Support was kind of a joke - posting in the forums, they had me upgrade/downgrade the firmware all over the place... i tried all kinds of betas, all kinds of stable releases... nothing worked. I tried Chat Support but they said i would have to downgrade from the Beta firmware to a proper firmware version in order for them to support me. I voiced this to email support and they said no its fine we can help you, but then asked me to try yet another firmware (one I had already tried) and asked me a bunch of questions that I had already told them the answer to. In the meantime once I had exhausted the firmware installs of the latest betas, UI-Support stopped responding to me on the forums.

Given that the physical ports are locking up, I really do have to wonder if it's a hardware design issue. There was one youtuber who returned his because of this issue, and chalked it up to overheating. I don't know anything about manufacturing, so I don't know how this could affect some units but not others... but that seems to be what's happening. In the end, despite being outside the return window they did take back the unit and gave me a 15% off coupon for my next purchase at their store (and waived the restocking fee, but I'll see if that happens when I see the actual refund). In the shipping process, the shipping company held the unit in a warehouse or lost it so, full credit to Ubiquiti for refunding me even though they don't have the unit back yet.

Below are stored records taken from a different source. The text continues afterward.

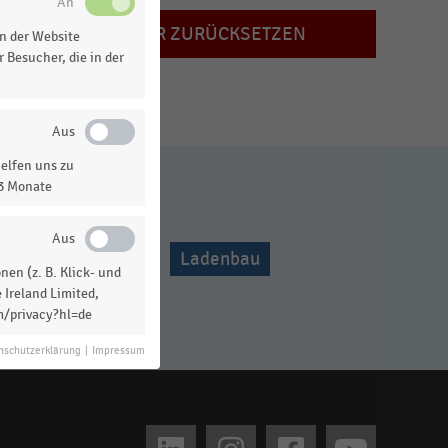
FILTER ZURÜCKSETZEN
n der Website
 Besucher, die in der
elfen uns zu
13 Monate
rkt
IT-Trends
Ladenbau
en (z. B. Klick- und
 Ireland Limited,
lhändler
m/privacy?hl=de
nschutzerklärung
|
Impressum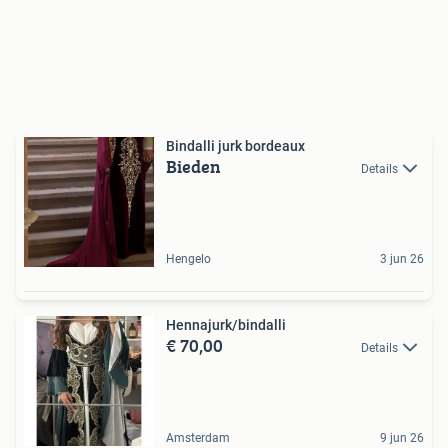
Bindalli jurk bordeaux
Bieden
Details
Hengelo
3 jun 26
Hennajurk/bindalli
€ 70,00
Details
Amsterdam
9 jun 26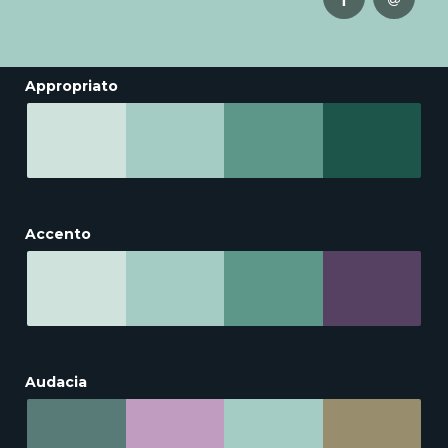
Appropriato
Accento
Audacia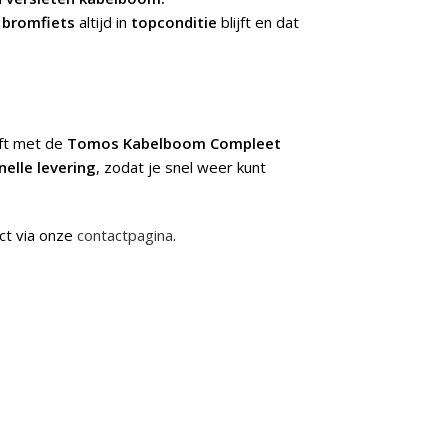
e
bromfiets
altijd in
topconditie
blijft en dat
jft met de
Tomos Kabelboom Compleet
nelle levering
, zodat je snel weer kunt
ct via onze
contactpagina
.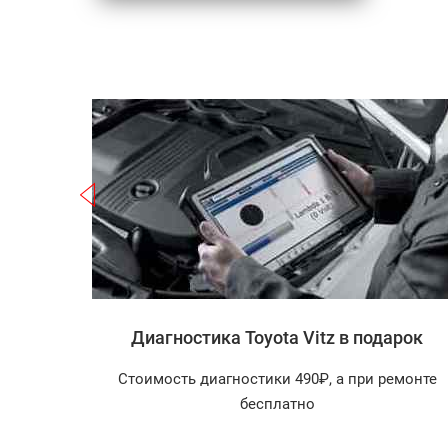
Записаться
 Vitz
Диагностика Toyota Vitz в подарок
агностика
Стоимость диагностики 490₽, а при ремонте
арок!
бесплатно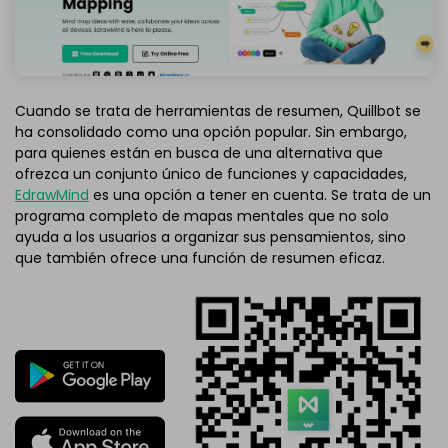
Cuando se trata de herramientas de resumen, Quillbot se
ha consolidado como una opción popular. Sin embargo,
para quienes están en busca de una alternativa que
ofrezca un conjunto único de funciones y capacidades,
EdrawMind
es una opción a tener en cuenta. Se trata de un
programa completo de mapas mentales que no solo
ayuda a los usuarios a organizar sus pensamientos, sino
que también ofrece una función de resumen eficaz.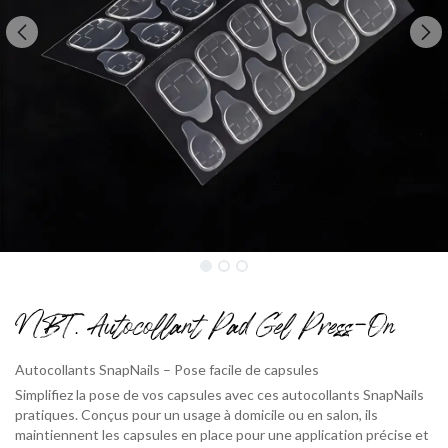
NBT . Autocollant Pad Gel Press-On
Autocollants SnapNails – Pose facile de capsules
Simplifiez la pose de vos capsules avec ces autocollants SnapNails
pratiques. Conçus pour un usage à domicile ou en salon, ils
maintiennent les capsules en place pour une application précise et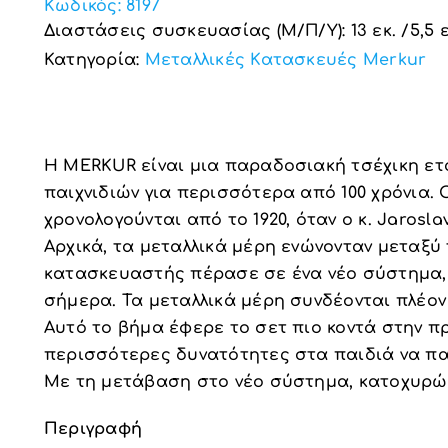
Κωδικός:
8197
Διαστάσεις συσκευασίας (Μ/Π/Υ): 13 εκ. /5,5 εκ
Κατηγορία:
Μεταλλικές Κατασκευές Merkur
H MERKUR είναι μια παραδοσιακή τσέχικη ετ
παιχνιδιών για περισσότερα από 100 χρόνια
χρονολογούνται από το 1920, όταν ο κ. Jarosla
Αρχικά, τα μεταλλικά μέρη ενώνονταν μεταξύ τ
κατασκευαστής πέρασε σε ένα νέο σύστημα, 
σήμερα. Τα μεταλλικά μέρη συνδέονται πλέον 
Αυτό το βήμα έφερε το σετ πιο κοντά στην 
περισσότερες δυνατότητες στα παιδιά να παί
Με τη μετάβαση στο νέο σύστημα, κατοχυρώ
Περιγραφή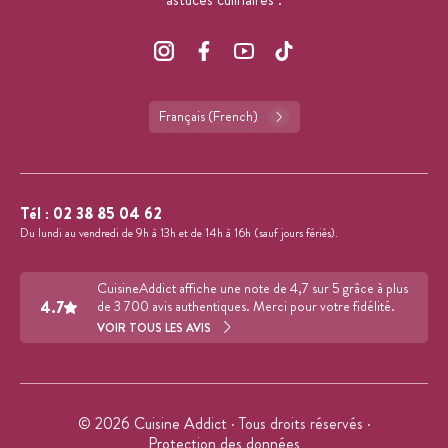
Français (French)
Tél :
02 38 85 04 62
Du lundi au vendredi de 9h à 13h et de 14h à 16h (sauf jours fériés).
CuisineAddict affiche une note de 4,7 sur 5 grâce à plus
4.7
de 3 700 avis authentiques. Merci pour votre fidélité.
VOIR TOUS LES AVIS
© 2026 Cuisine Addict · Tous droits réservés ·
Protection des données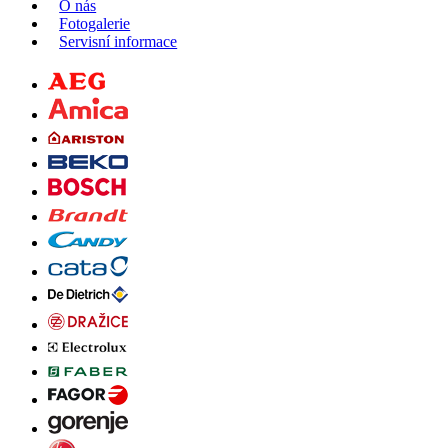
O nás
Fotogalerie
Servisní informace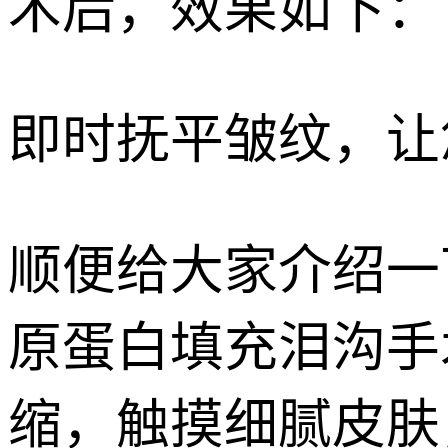
术后，效果如下：
即时抚平皱纹，让
顺便给大家介绍一
原蛋白填充泪沟手
缩，触摸细腻皮肤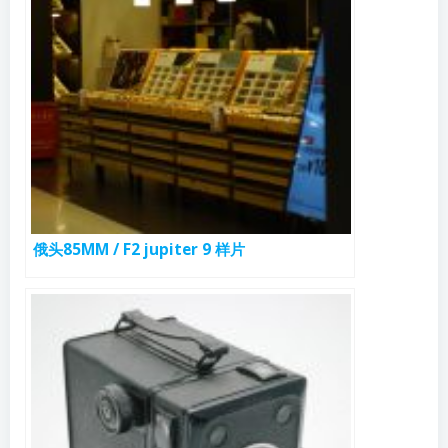
俄头85MM / F2 jupiter 9 样片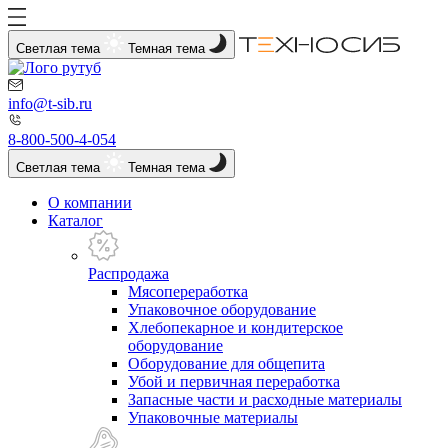
Светлая тема
Темная тема
info@t-sib.ru
8-800-500-4-054
Светлая тема
Темная тема
О компании
Каталог
Распродажа
Мясопереработка
Упаковочное оборудование
Хлебопекарное и кондитерское
оборудование
Оборудование для общепита
Убой и первичная переработка
Запасные части и расходные материалы
Упаковочные материалы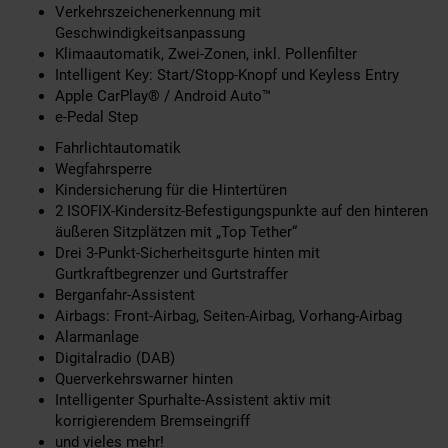
Verkehrszeichenerkennung mit
Geschwindigkeitsanpassung
Klimaautomatik, Zwei-Zonen, inkl. Pollenfilter
Intelligent Key: Start/Stopp-Knopf und Keyless Entry
Apple CarPlay® / Android Auto™
e-Pedal Step
Fahrlichtautomatik
Wegfahrsperre
Kindersicherung für die Hintertüren
2 ISOFIX-Kindersitz-Befestigungspunkte auf den hinteren
äußeren Sitzplätzen mit „Top Tether“
Drei 3-Punkt-Sicherheitsgurte hinten mit
Gurtkraftbegrenzer und Gurtstraffer
Berganfahr-Assistent
Airbags: Front-Airbag, Seiten-Airbag, Vorhang-Airbag
Alarmanlage
Digitalradio (DAB)
Querverkehrswarner hinten
Intelligenter Spurhalte-Assistent aktiv mit
korrigierendem Bremseingriff
und vieles mehr!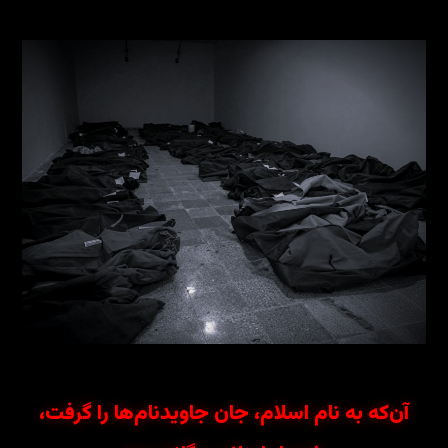
آن‌که به نام اسلام، جان جاویدنام‌ها را گرفت،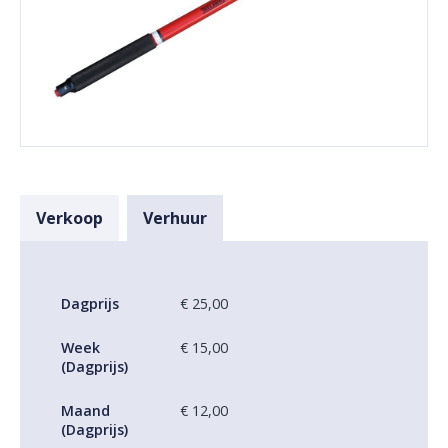
Verkoop
Verhuur
Dagprijs
€ 25,00
Week
€ 15,00
(Dagprijs)
Maand
€ 12,00
(Dagprijs)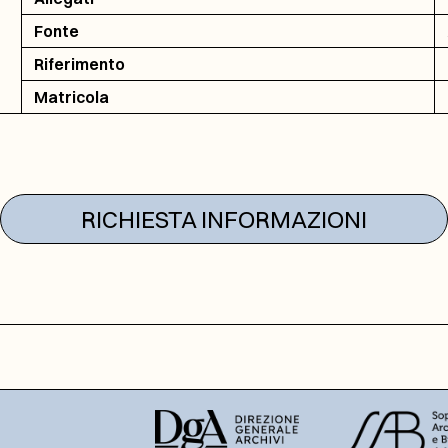
Fonte
Riferimento
Matricola
RICHIESTA INFORMAZIONI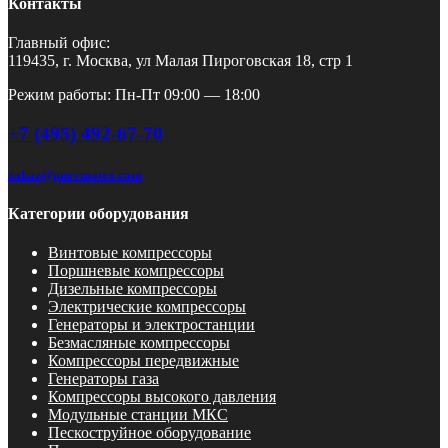
Контакты
Главный офис:
119435, г. Москва, ул Малая Пироговская 18, стр 1
Режим работы: Пн-Пт 09:00 — 18:00
+7 (495) 492-67-70
zakaz@pnevmotex.com
Категории оборудования
Винтовые компрессоры
Поршневые компрессоры
Дизельные компрессоры
Электрические компрессоры
Генераторы и электростанции
Безмасляные компрессоры
Компрессоры передвижные
Генераторы газа
Компрессоры высокого давления
Модульные станции МКС
Пескоструйное оборудование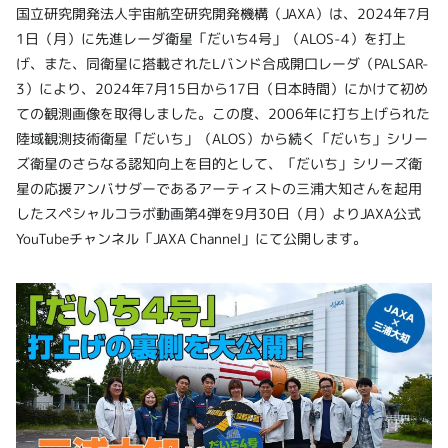
国立研究開発法人宇宙航空研究開発機構（JAXA）は、2024年7月
1日（月）に先進レーダ衛星「だいち4号」（ALOS-4）を打上
げ、また、同衛星に搭載されたLバンド合成開口レーダ（PALSAR-
3）により、2024年7月15日から17日（日本時間）にかけて初め
ての観測画像を取得しました。この度、2006年に打ち上げられた
陸域観測技術衛星「だいち」（ALOS）から続く「だいち」シリー
ズ衛星のさらなる認知向上を目的として、「だいち」シリーズ衛
星の応援アンバサダーであるアーティストの三浦大知さんを起用
したスペシャルコラボ動画第4弾を9月30日（月）よりJAXA公式
YouTubeチャンネル「JAXA Channel」にて公開します。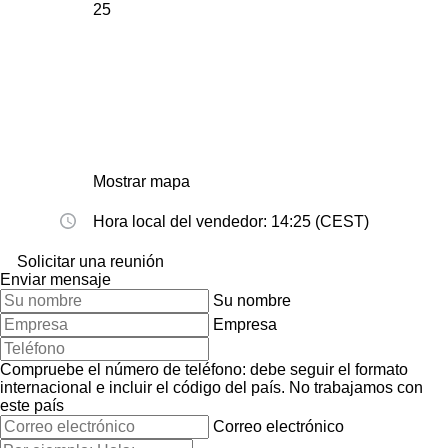
25
Mostrar mapa
Hora local del vendedor: 14:25 (CEST)
Solicitar una reunión
Enviar mensaje
Su nombre
Empresa
Compruebe el número de teléfono: debe seguir el formato
internacional e incluir el código del país.
No trabajamos con
este país
Correo electrónico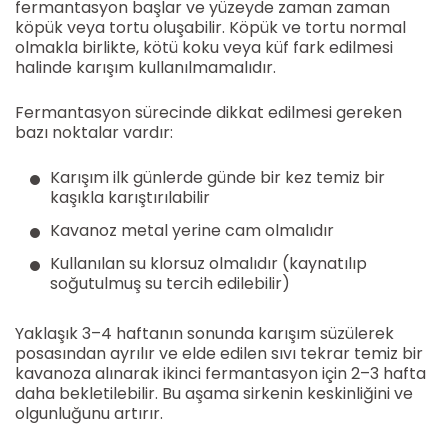
fermantasyon başlar ve yüzeyde zaman zaman
köpük veya tortu oluşabilir. Köpük ve tortu normal
olmakla birlikte, kötü koku veya küf fark edilmesi
halinde karışım kullanılmamalıdır.
Fermantasyon sürecinde dikkat edilmesi gereken
bazı noktalar vardır:
Karışım ilk günlerde günde bir kez temiz bir
kaşıkla karıştırılabilir
Kavanoz metal yerine cam olmalıdır
Kullanılan su klorsuz olmalıdır (kaynatılıp
soğutulmuş su tercih edilebilir)
Yaklaşık 3–4 haftanın sonunda karışım süzülerek
posasından ayrılır ve elde edilen sıvı tekrar temiz bir
kavanoza alınarak ikinci fermantasyon için 2–3 hafta
daha bekletilebilir. Bu aşama sirkenin keskinliğini ve
olgunluğunu artırır.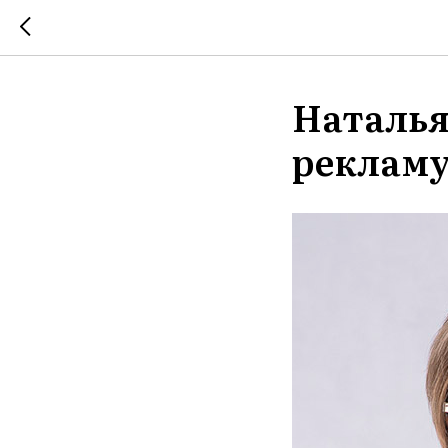
Наталья
рекламу,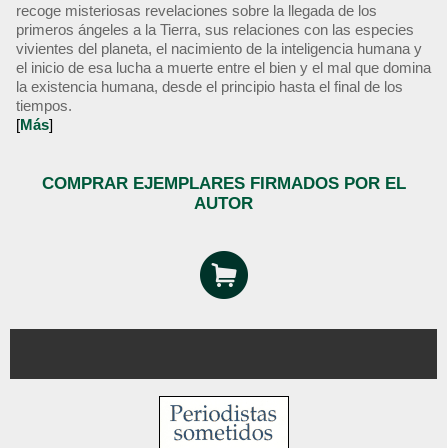
recoge misteriosas revelaciones sobre la llegada de los
primeros ángeles a la Tierra, sus relaciones con las especies
vivientes del planeta, el nacimiento de la inteligencia humana y
el inicio de esa lucha a muerte entre el bien y el mal que domina
la existencia humana, desde el principio hasta el final de los
tiempos.
[
Más
]
COMPRAR EJEMPLARES FIRMADOS POR EL
AUTOR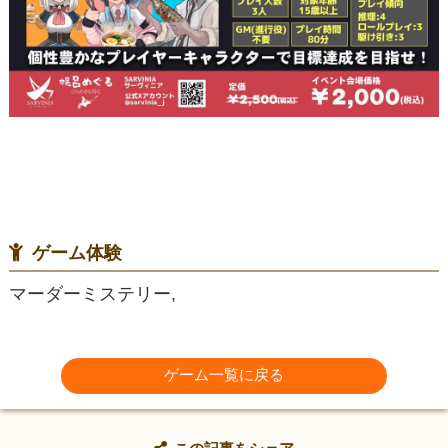
ゲーム体験
マーダーミステリー,
ゲーム一覧に戻る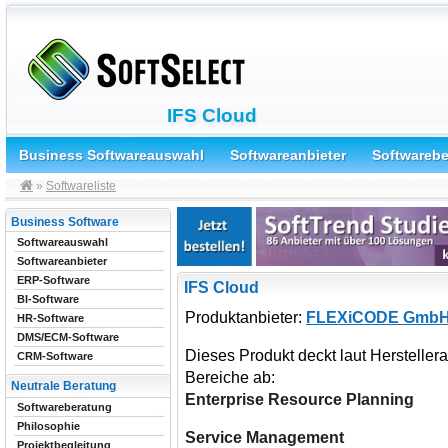
IFS Cloud
Business Softwareauswahl
Softwareanbieter
Softwareb
»
Softwareliste
Business Software
Softwareauswahl
Softwareanbieter
ERP-Software
IFS Cloud
BI-Software
Produktanbieter:
FLEXiCODE Gmb
HR-Software
DMS/ECM-Software
Dieses Produkt deckt laut Herstelle
CRM-Software
Bereiche ab:
Neutrale Beratung
Enterprise Resource Planning
Softwareberatung
Philosophie
Service Management
Projektbegleitung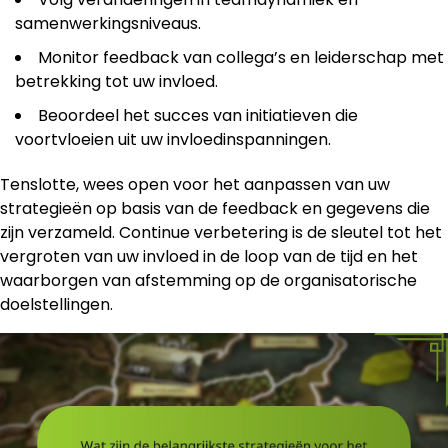
samenwerkingsniveaus.
Monitor feedback van collega’s en leiderschap met
betrekking tot uw invloed.
Beoordeel het succes van initiatieven die
voortvloeien uit uw invloedinspanningen.
Tenslotte, wees open voor het aanpassen van uw
strategieën op basis van de feedback en gegevens die
zijn verzameld. Continue verbetering is de sleutel tot het
vergroten van uw invloed in de loop van de tijd en het
waarborgen van afstemming op de organisatorische
doelstellingen.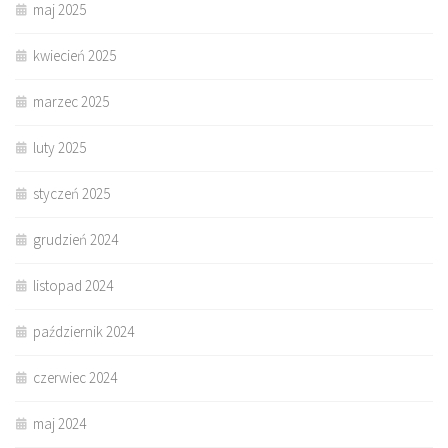
maj 2025
kwiecień 2025
marzec 2025
luty 2025
styczeń 2025
grudzień 2024
listopad 2024
październik 2024
czerwiec 2024
maj 2024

The irony here is that I hooked up the R7000 when I sent back the UDM, and it has been stable since that day... not a single drop in several weeks. I guess it just needed a vacation? My plan moving forward is to get a physical switch and run hard lines to my main computers and devices and leave the wifi for phones and laptops. I was think of getting a LR AP from Ubiquiti and one of their switches (with a bunch of USW Flex Minis) but I'm still on the fence. Through this whole exercise i discovered that Ubiquiti has a bit of a reputation for what happened to me - they release hardware and essentially beta-test it with users, and you'll end up beta-testing their firmware for them if you try to use the forums for support. One of my biggest concerns was that I didn't want to be running a router with firmware that is years out of date, and in that sense Ubiquiti is the wrong choice.